Large Sample Size, Wide Variant Spectrum, and Advanced Machine-Learning Technique Boost Risk Prediction for Inflammatory Bowel Disease

Zhi Wei 1,, Wei Wang 1, Jonathan Bradfield 2, Jin Li 2, Christopher Cardinale 2, Edward Frackelton 2, Cecilia Kim 2, Frank Mentch 2, Kristel Van Steen 3,4, Peter M Visscher 5,6, Robert N Baldassano 7, Hakon Hakonarson 2,7,∗∗; the International IBD Genetics Consortium8
PMCID: PMC3675261  PMID: 23731541

Abstract

We performed risk assessment for Crohn’s disease (CD) and ulcerative colitis (UC), the two common forms of inflammatory bowel disease (IBD), by using data from the International IBD Genetics Consortium’s Immunochip project. This data set contains ∼17,000 CD cases, ∼13,000 UC cases, and ∼22,000 controls from 15 European countries typed on the Immunochip. This custom chip provides a more comprehensive catalog of the most promising candidate variants by picking up the remaining common variants and certain rare variants that were missed in the first generation of GWAS. Given this unprecedented large sample size and wide variant spectrum, we employed the most recent machine-learning techniques to build optimal predictive models. Our final predictive models achieved areas under the curve (AUCs) of 0.86 and 0.83 for CD and UC, respectively, in an independent evaluation. To our knowledge, this is the best prediction performance ever reported for CD and UC to date.

Main Text

Genome-wide association studies (GWAS) have been fruitful in identifying disease susceptibility loci for Crohn’s disease (CD [MIM 266600]) and ulcerative colitis (UC [MIM 191390]), the two common forms of inflammatory bowel disease (IBD [MIM 266600])1–3. However, it remains unclear whether these advances can deliver sufficiently accurate predictions to make targeted intervention realistically possible. There have been several early attempts to harness GWAS for improving individual prediction of complex disease risk. However, like many other complex diseases, existing results for CD and UC risk prediction are generally modest, if not negative.4–7

We argue that the discouraging risk prediction performance so far may be attributed to three major factors: insufficient sample size, incomprehensive catalog of variants, and the curse of high dimensionality in modeling GWAS data. First of all, the previous sample sizes are limited and may not be sufficient for the more challenging IBD risk prediction. Sample sizes with a low number of thousands were used in previous studies. By using a similar sample size, we reported an AUC of 0.84 for type 1 diabetes (T1D [MIM 222100]).8 The success of T1D may be partially attributed to its high heritability and strong dependence on the human leukocyte antigen (HLA) genes. For the less heritable and less HLA-dependent IBD,9 we may need more samples to achieve comparable performance. Second, most previous GWAS cover only a proportion of common variants by using tag SNPs, which are expected by linkage disequilibrium (LD) to implicate causal variants in their neighborhood.

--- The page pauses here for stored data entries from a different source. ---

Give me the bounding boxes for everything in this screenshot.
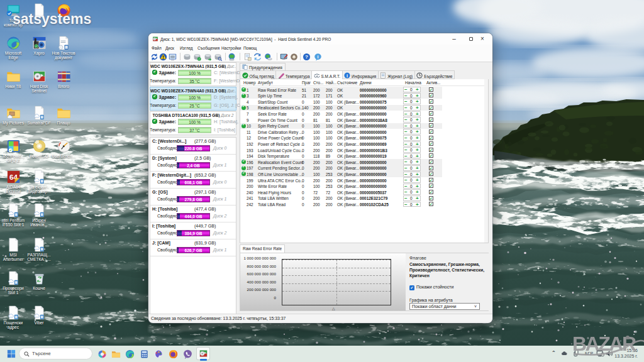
svg-text:i: i xyxy=(317,54,318,60)
svg-text:?: ? xyxy=(305,54,308,60)
svg-text:i: i xyxy=(347,73,348,79)
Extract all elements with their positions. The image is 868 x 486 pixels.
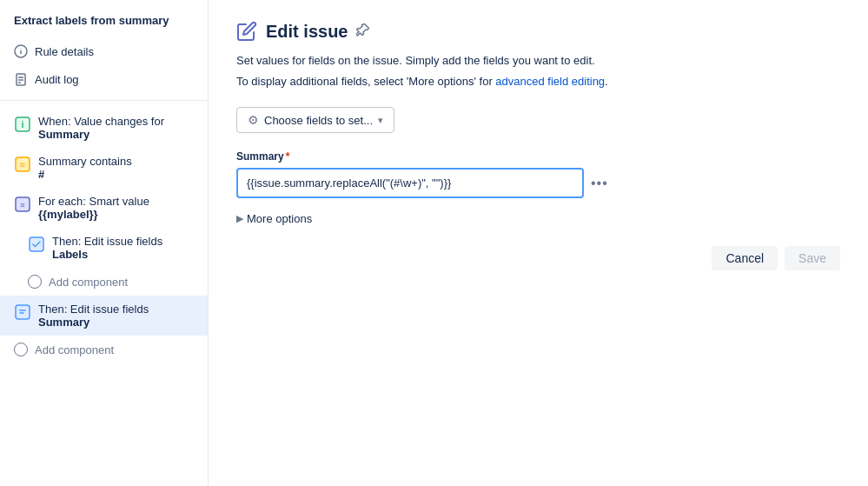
summary-input[interactable] (236, 168, 584, 198)
edit-issue-header: Edit issue (236, 21, 840, 42)
summary-field-group: Summary* ••• (236, 150, 840, 198)
add-component-2-label: Add component (35, 343, 114, 356)
clipboard-icon (14, 72, 28, 86)
description-post: . (605, 75, 608, 88)
summary-input-row: ••• (236, 168, 840, 198)
foreach-sublabel: {{mylabel}} (38, 208, 149, 221)
main-content: Edit issue Set values for fields on the … (209, 0, 868, 486)
chevron-right-icon: ▶ (236, 213, 243, 224)
choose-fields-label: Choose fields to set... (264, 114, 373, 127)
edit-summary-label: Then: Edit issue fields (38, 303, 149, 316)
summary-contains-text: Summary contains # (38, 155, 132, 181)
edit-labels-sublabel: Labels (52, 248, 162, 261)
info-icon (14, 44, 28, 58)
trigger-icon: i (14, 116, 31, 133)
summary-contains-sublabel: # (38, 168, 132, 181)
sidebar-title: Extract labels from summary (0, 14, 208, 37)
add-circle-icon-2 (14, 343, 28, 356)
edit-labels-text: Then: Edit issue fields Labels (52, 235, 162, 261)
flow-item-edit-labels[interactable]: Then: Edit issue fields Labels (0, 228, 208, 268)
page-title: Edit issue (266, 22, 348, 42)
when-trigger-sublabel: Summary (38, 128, 164, 141)
foreach-icon: ≡ (14, 196, 31, 213)
edit-labels-label: Then: Edit issue fields (52, 235, 162, 248)
add-component-1-label: Add component (49, 276, 128, 289)
when-trigger-label: When: Value changes for (38, 115, 164, 128)
action-buttons: Cancel Save (236, 246, 840, 270)
summary-field-label: Summary* (236, 150, 840, 163)
add-circle-icon-1 (28, 275, 42, 289)
pin-icon[interactable] (356, 23, 370, 40)
audit-log-label: Audit log (35, 73, 79, 86)
sidebar: Extract labels from summary Rule details… (0, 0, 209, 486)
more-actions-icon[interactable]: ••• (591, 176, 608, 191)
choose-fields-button[interactable]: ⚙ Choose fields to set... ▾ (236, 107, 394, 133)
cancel-button[interactable]: Cancel (712, 246, 778, 270)
edit-summary-text: Then: Edit issue fields Summary (38, 303, 149, 329)
gear-icon: ⚙ (248, 113, 259, 127)
chevron-down-icon: ▾ (378, 115, 383, 126)
advanced-field-editing-link[interactable]: advanced field editing (495, 75, 605, 88)
more-options-toggle[interactable]: ▶ More options (236, 212, 840, 225)
condition-icon: ≈ (14, 156, 31, 173)
required-indicator: * (286, 150, 290, 163)
when-trigger-text: When: Value changes for Summary (38, 115, 164, 141)
svg-rect-14 (16, 305, 30, 319)
add-component-2[interactable]: Add component (0, 336, 208, 363)
svg-point-2 (21, 49, 22, 50)
svg-text:≡: ≡ (20, 201, 24, 210)
sidebar-item-audit-log[interactable]: Audit log (0, 65, 208, 93)
flow-item-foreach[interactable]: ≡ For each: Smart value {{mylabel}} (0, 188, 208, 228)
flow-item-edit-summary[interactable]: Then: Edit issue fields Summary (0, 296, 208, 336)
add-component-1[interactable]: Add component (0, 268, 208, 296)
more-options-label: More options (247, 212, 312, 225)
divider-1 (0, 100, 208, 101)
edit-summary-icon (14, 303, 31, 321)
edit-summary-sublabel: Summary (38, 316, 149, 329)
rule-details-label: Rule details (35, 45, 94, 58)
svg-text:≈: ≈ (20, 160, 25, 170)
sidebar-item-rule-details[interactable]: Rule details (0, 37, 208, 65)
foreach-label: For each: Smart value (38, 195, 149, 208)
description-line1: Set values for fields on the issue. Simp… (236, 52, 840, 70)
flow-item-summary-contains[interactable]: ≈ Summary contains # (0, 148, 208, 188)
description-line2: To display additional fields, select 'Mo… (236, 73, 840, 90)
summary-contains-label: Summary contains (38, 155, 132, 168)
description-pre: To display additional fields, select 'Mo… (236, 75, 495, 88)
pencil-icon (236, 21, 257, 42)
svg-text:i: i (21, 119, 23, 130)
foreach-text: For each: Smart value {{mylabel}} (38, 195, 149, 221)
edit-labels-icon (28, 236, 45, 253)
flow-item-when-trigger[interactable]: i When: Value changes for Summary (0, 108, 208, 148)
save-button[interactable]: Save (785, 246, 840, 270)
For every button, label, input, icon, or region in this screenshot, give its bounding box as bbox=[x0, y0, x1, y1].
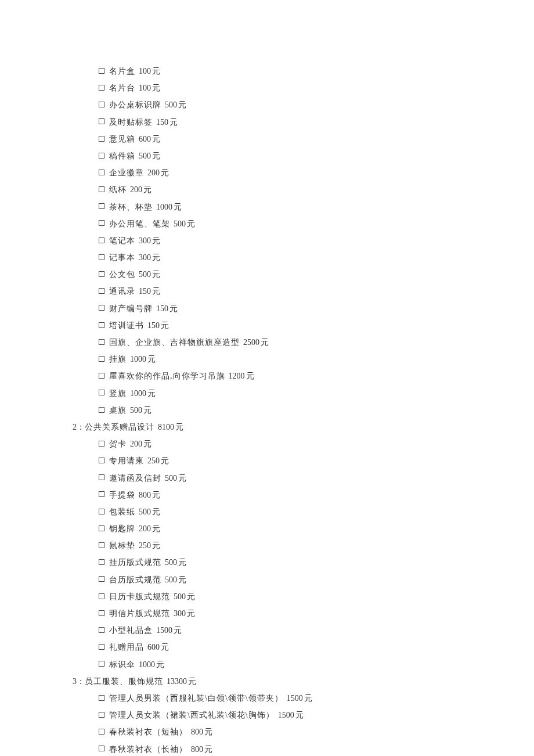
currency-unit: 元 bbox=[187, 592, 195, 601]
list-item: 培训证书150元 bbox=[70, 318, 464, 333]
list-item: 管理人员女装（裙装\西式礼装\领花\胸饰）1500元 bbox=[70, 708, 464, 722]
item-price: 150 bbox=[139, 287, 151, 296]
item-price: 1000 bbox=[130, 389, 146, 398]
item-price: 600 bbox=[139, 135, 151, 143]
item-price: 1500 bbox=[156, 626, 172, 635]
item-label: 通讯录 bbox=[109, 287, 135, 296]
list-item: 春秋装衬衣（短袖）800元 bbox=[70, 725, 464, 739]
currency-unit: 元 bbox=[147, 355, 156, 363]
checkbox-bullet-icon bbox=[99, 153, 104, 159]
list-item: 竖旗1000元 bbox=[70, 386, 464, 401]
currency-unit: 元 bbox=[152, 135, 160, 143]
item-label: 邀请函及信封 bbox=[109, 474, 161, 483]
item-price: 800 bbox=[139, 491, 151, 499]
currency-unit: 元 bbox=[178, 100, 186, 109]
item-label: 鼠标垫 bbox=[109, 541, 135, 550]
checkbox-bullet-icon bbox=[99, 170, 104, 175]
item-price: 500 bbox=[165, 558, 177, 567]
list-item: 挂历版式规范500元 bbox=[70, 555, 464, 570]
currency-unit: 元 bbox=[152, 236, 160, 245]
currency-unit: 元 bbox=[174, 203, 182, 211]
currency-unit: 元 bbox=[169, 304, 178, 313]
currency-unit: 元 bbox=[169, 118, 178, 127]
item-label: 意见箱 bbox=[109, 135, 135, 143]
currency-unit: 元 bbox=[178, 474, 186, 483]
item-label: 茶杯、杯垫 bbox=[109, 203, 153, 211]
item-price: 500 bbox=[130, 406, 142, 415]
checkbox-bullet-icon bbox=[99, 593, 104, 599]
item-price: 2500 bbox=[243, 338, 259, 347]
item-price: 1500 bbox=[287, 694, 303, 703]
checkbox-bullet-icon bbox=[99, 576, 104, 582]
item-price: 200 bbox=[130, 440, 142, 448]
item-price: 1000 bbox=[139, 660, 155, 669]
currency-unit: 元 bbox=[174, 626, 182, 635]
item-price: 500 bbox=[165, 575, 177, 584]
list-item: 通讯录150元 bbox=[70, 284, 464, 298]
item-price: 150 bbox=[147, 321, 160, 330]
currency-unit: 元 bbox=[295, 711, 304, 719]
list-item: 名片盒100元 bbox=[70, 64, 464, 78]
list-item: 台历版式规范500元 bbox=[70, 573, 464, 587]
item-label: 管理人员男装（西服礼装\白领\领带\领带夹） bbox=[109, 694, 283, 703]
item-label: 包装纸 bbox=[109, 507, 135, 516]
item-label: 办公用笔、笔架 bbox=[109, 219, 170, 228]
item-label: 名片盒 bbox=[109, 67, 135, 75]
checkbox-bullet-icon bbox=[99, 288, 104, 294]
item-label: 台历版式规范 bbox=[109, 575, 161, 584]
item-label: 标识伞 bbox=[109, 660, 135, 669]
checkbox-bullet-icon bbox=[99, 136, 104, 142]
item-price: 300 bbox=[174, 609, 186, 618]
item-label: 管理人员女装（裙装\西式礼装\领花\胸饰） bbox=[109, 711, 275, 719]
checkbox-bullet-icon bbox=[99, 85, 104, 91]
item-label: 挂历版式规范 bbox=[109, 558, 161, 567]
item-label: 手提袋 bbox=[109, 491, 135, 499]
currency-unit: 元 bbox=[178, 575, 186, 584]
currency-unit: 元 bbox=[161, 456, 169, 465]
checkbox-bullet-icon bbox=[99, 203, 104, 209]
item-price: 250 bbox=[139, 541, 151, 550]
item-price: 500 bbox=[174, 592, 186, 601]
list-item: 屋喜欢你的作品,向你学习吊旗1200元 bbox=[70, 369, 464, 383]
checkbox-bullet-icon bbox=[99, 220, 104, 226]
checkbox-bullet-icon bbox=[99, 237, 104, 243]
checkbox-bullet-icon bbox=[99, 695, 104, 701]
list-item: 专用请柬250元 bbox=[70, 453, 464, 468]
item-price: 600 bbox=[147, 643, 160, 651]
item-label: 笔记本 bbox=[109, 236, 135, 245]
list-item: 笔记本300元 bbox=[70, 233, 464, 248]
currency-unit: 元 bbox=[178, 558, 186, 567]
checkbox-bullet-icon bbox=[99, 68, 104, 74]
checkbox-bullet-icon bbox=[99, 542, 104, 548]
item-price: 500 bbox=[139, 152, 151, 160]
item-price: 150 bbox=[156, 118, 168, 127]
list-item: 公文包500元 bbox=[70, 267, 464, 282]
item-label: 企业徽章 bbox=[109, 168, 144, 177]
checkbox-bullet-icon bbox=[99, 186, 104, 192]
item-label: 竖旗 bbox=[109, 389, 127, 398]
item-price: 800 bbox=[191, 728, 203, 736]
item-label: 记事本 bbox=[109, 253, 135, 262]
list-item: 及时贴标签150元 bbox=[70, 115, 464, 129]
item-price: 200 bbox=[147, 168, 160, 177]
checkbox-bullet-icon bbox=[99, 118, 104, 124]
list-item: 办公用笔、笔架500元 bbox=[70, 217, 464, 231]
list-item: 手提袋800元 bbox=[70, 488, 464, 502]
checkbox-bullet-icon bbox=[99, 525, 104, 531]
list-item: 礼赠用品600元 bbox=[70, 640, 464, 654]
currency-unit: 元 bbox=[152, 541, 160, 550]
item-label: 专用请柬 bbox=[109, 456, 144, 465]
currency-unit: 元 bbox=[156, 660, 164, 669]
item-label: 培训证书 bbox=[109, 321, 144, 330]
checkbox-bullet-icon bbox=[99, 729, 104, 735]
list-item: 名片台100元 bbox=[70, 81, 464, 95]
item-label: 明信片版式规范 bbox=[109, 609, 170, 618]
checkbox-bullet-icon bbox=[99, 509, 104, 514]
checkbox-bullet-icon bbox=[99, 627, 104, 633]
checkbox-bullet-icon bbox=[99, 373, 104, 379]
checkbox-bullet-icon bbox=[99, 559, 104, 565]
section-prefix: 2： bbox=[73, 423, 85, 431]
checkbox-bullet-icon bbox=[99, 661, 104, 667]
item-price: 200 bbox=[139, 524, 151, 533]
currency-unit: 元 bbox=[204, 728, 212, 736]
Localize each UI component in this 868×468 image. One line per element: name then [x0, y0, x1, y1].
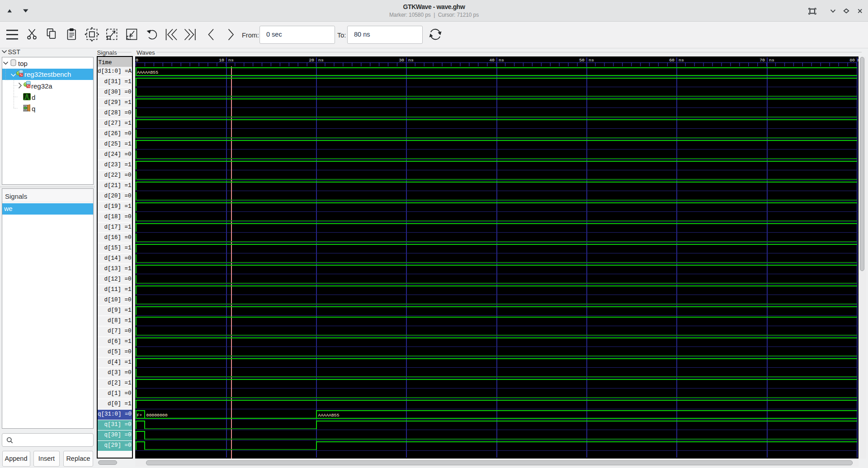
svg-text:ns: ns: [679, 58, 684, 63]
svg-text:AAAAAB55: AAAAAB55: [137, 70, 158, 75]
svg-text:80: 80: [849, 58, 855, 63]
svg-text:40: 40: [489, 58, 495, 63]
svg-text:30: 30: [399, 58, 404, 63]
svg-text:ns: ns: [589, 58, 594, 63]
svg-text:ns: ns: [318, 58, 324, 63]
svg-text:ns: ns: [769, 58, 774, 63]
svg-text:70: 70: [760, 58, 765, 63]
svg-text:10: 10: [219, 58, 224, 63]
svg-text:ns: ns: [408, 58, 414, 63]
svg-text:AAAAAB55: AAAAAB55: [318, 413, 340, 418]
svg-text:20: 20: [309, 58, 314, 63]
svg-text:ns: ns: [228, 58, 234, 63]
svg-text:00000000: 00000000: [146, 413, 168, 418]
svg-text:0: 0: [136, 58, 138, 63]
svg-text:ns: ns: [499, 58, 504, 63]
svg-text:60: 60: [669, 58, 675, 63]
svg-text:F+: F+: [137, 413, 142, 418]
svg-text:50: 50: [579, 58, 585, 63]
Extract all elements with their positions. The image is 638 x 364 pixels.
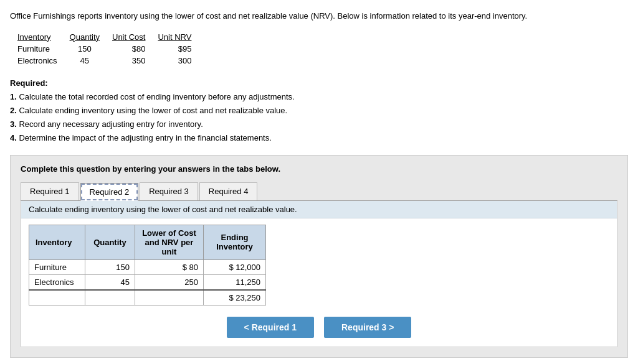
furniture-qty: 150 xyxy=(85,259,135,274)
total-empty-2 xyxy=(85,290,135,306)
furniture-ending-cell: $ 12,000 xyxy=(204,259,266,274)
th-quantity: Quantity xyxy=(85,225,135,259)
total-ending-cell: $ 23,250 xyxy=(204,290,266,306)
total-dollar: $ xyxy=(229,293,233,302)
ref-row-furniture-nrv: $95 xyxy=(155,43,201,55)
furniture-ending-val: 12,000 xyxy=(236,263,260,272)
total-empty-1 xyxy=(29,290,85,306)
furniture-dollar1: $ xyxy=(183,263,187,272)
furniture-nrv-val: 80 xyxy=(189,263,198,272)
total-val: 23,250 xyxy=(236,293,260,302)
furniture-name: Furniture xyxy=(29,259,85,274)
required-item-4: 4. Determine the impact of the adjusting… xyxy=(10,131,628,145)
complete-box-title: Complete this question by entering your … xyxy=(21,164,617,174)
th-inventory: Inventory xyxy=(29,225,85,259)
ref-row-electronics-qty: 45 xyxy=(67,55,110,67)
required-section: Required: 1. Calculate the total recorde… xyxy=(10,77,628,145)
ref-row-furniture-qty: 150 xyxy=(67,43,110,55)
reference-table: Inventory Quantity Unit Cost Unit NRV Fu… xyxy=(15,31,201,67)
ref-row-electronics-nrv: 300 xyxy=(155,55,201,67)
ref-row-electronics-cost: 350 xyxy=(110,55,155,67)
ref-row-furniture-name: Furniture xyxy=(15,43,67,55)
electronics-qty: 45 xyxy=(85,274,135,290)
tabs-row: Required 1 Required 2 Required 3 Require… xyxy=(21,182,617,201)
required-item-1: 1. Calculate the total recorded cost of … xyxy=(10,90,628,104)
electronics-nrv-cell: 250 xyxy=(135,274,204,290)
col-header-inventory: Inventory xyxy=(15,31,67,43)
required-1-button[interactable]: < Required 1 xyxy=(227,317,314,338)
required-label: Required: xyxy=(10,78,48,88)
required-3-button[interactable]: Required 3 > xyxy=(324,317,411,338)
nav-buttons: < Required 1 Required 3 > xyxy=(29,317,609,338)
tab-required-3[interactable]: Required 3 xyxy=(140,182,198,200)
th-ending-inventory: EndingInventory xyxy=(204,225,266,259)
furniture-dollar2: $ xyxy=(229,263,233,272)
electronics-ending-cell: 11,250 xyxy=(204,274,266,290)
electronics-ending-val: 11,250 xyxy=(236,278,260,287)
col-header-unit-nrv: Unit NRV xyxy=(155,31,201,43)
tab-content: Calculate ending inventory using the low… xyxy=(21,201,617,347)
ending-inventory-table: Inventory Quantity Lower of Costand NRV … xyxy=(29,225,266,306)
table-row-electronics: Electronics 45 250 11,250 xyxy=(29,274,266,290)
ref-row-furniture-cost: $80 xyxy=(110,43,155,55)
table-total-row: $ 23,250 xyxy=(29,290,266,306)
complete-box: Complete this question by entering your … xyxy=(10,155,628,358)
electronics-nrv-val: 250 xyxy=(184,278,198,287)
col-header-quantity: Quantity xyxy=(67,31,110,43)
furniture-nrv-cell: $ 80 xyxy=(135,259,204,274)
electronics-name: Electronics xyxy=(29,274,85,290)
col-header-unit-cost: Unit Cost xyxy=(110,31,155,43)
required-item-2: 2. Calculate ending inventory using the … xyxy=(10,104,628,118)
required-item-3: 3. Record any necessary adjusting entry … xyxy=(10,118,628,131)
th-lower-cost-nrv: Lower of Costand NRV perunit xyxy=(135,225,204,259)
tab-required-4[interactable]: Required 4 xyxy=(199,182,258,200)
total-empty-3 xyxy=(135,290,204,306)
ref-row-electronics-name: Electronics xyxy=(15,55,67,67)
tab-required-2[interactable]: Required 2 xyxy=(80,183,139,201)
table-row-furniture: Furniture 150 $ 80 $ 12,000 xyxy=(29,259,266,274)
tab-required-1[interactable]: Required 1 xyxy=(21,182,79,200)
intro-text: Office Furnishings reports inventory usi… xyxy=(10,10,628,22)
tab-instruction: Calculate ending inventory using the low… xyxy=(21,201,617,218)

However, not all (causal) variants, particularly those that are less common or rare, can be interrogated well by examining common tag SNPs. Predictive power can, in turn, be reduced as a result. Third, prediction for high-dimensional data is computationally demanding and may suffer from overfitting. Many existing approaches use a handful of validated loci or simply prioritize and select predictors by individual association significance. Neither of the two strategies is optimal.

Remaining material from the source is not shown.